◆ **EXERCISE INSTRUCTIONS**
Omit the pictures, then reproduce exactly the line bearing "12 January 2022" and every line after it up to and including the last line of the entries below.

BEGIN RECORDS FOR PROCESSING

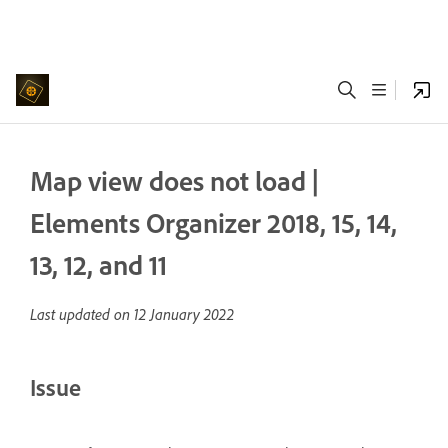
Map view does not load |
Elements Organizer 2018, 15, 14,
13, 12, and 11
Last updated on
12 January 2022
Issue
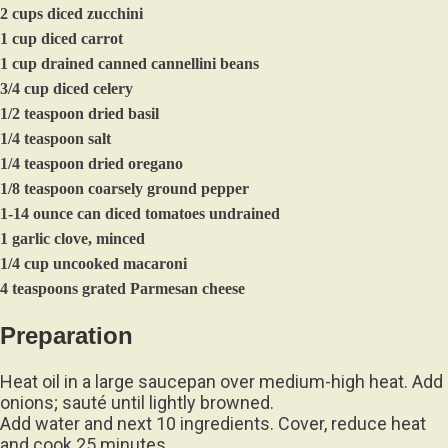
2 cups diced zucchini
1 cup diced carrot
1 cup drained canned cannellini beans
3/4 cup diced celery
1/2 teaspoon dried basil
1/4 teaspoon salt
1/4 teaspoon dried oregano
1/8 teaspoon coarsely ground pepper
1-14 ounce can diced tomatoes undrained
1 garlic clove, minced
1/4 cup uncooked macaroni
4 teaspoons grated Parmesan cheese
Preparation
Heat oil in a large saucepan over medium-high heat. Add
onions; sauté until lightly browned.
Add water and next 10 ingredients. Cover, reduce heat
and cook 25 minutes.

END RECORDS FOR PROCESSING

◆ **ANSWER AREA**
12 January 2022
Issue
2 cups diced zucchini
1 cup diced carrot
1 cup drained canned cannellini beans
3/4 cup diced celery
1/2 teaspoon dried basil
1/4 teaspoon salt
1/4 teaspoon dried oregano
1/8 teaspoon coarsely ground pepper
1-14 ounce can diced tomatoes undrained
1 garlic clove, minced
1/4 cup uncooked macaroni
4 teaspoons grated Parmesan cheese
Preparation
Heat oil in a large saucepan over medium-high heat. Add
onions; sauté until lightly browned.
Add water and next 10 ingredients. Cover, reduce heat
and cook 25 minutes.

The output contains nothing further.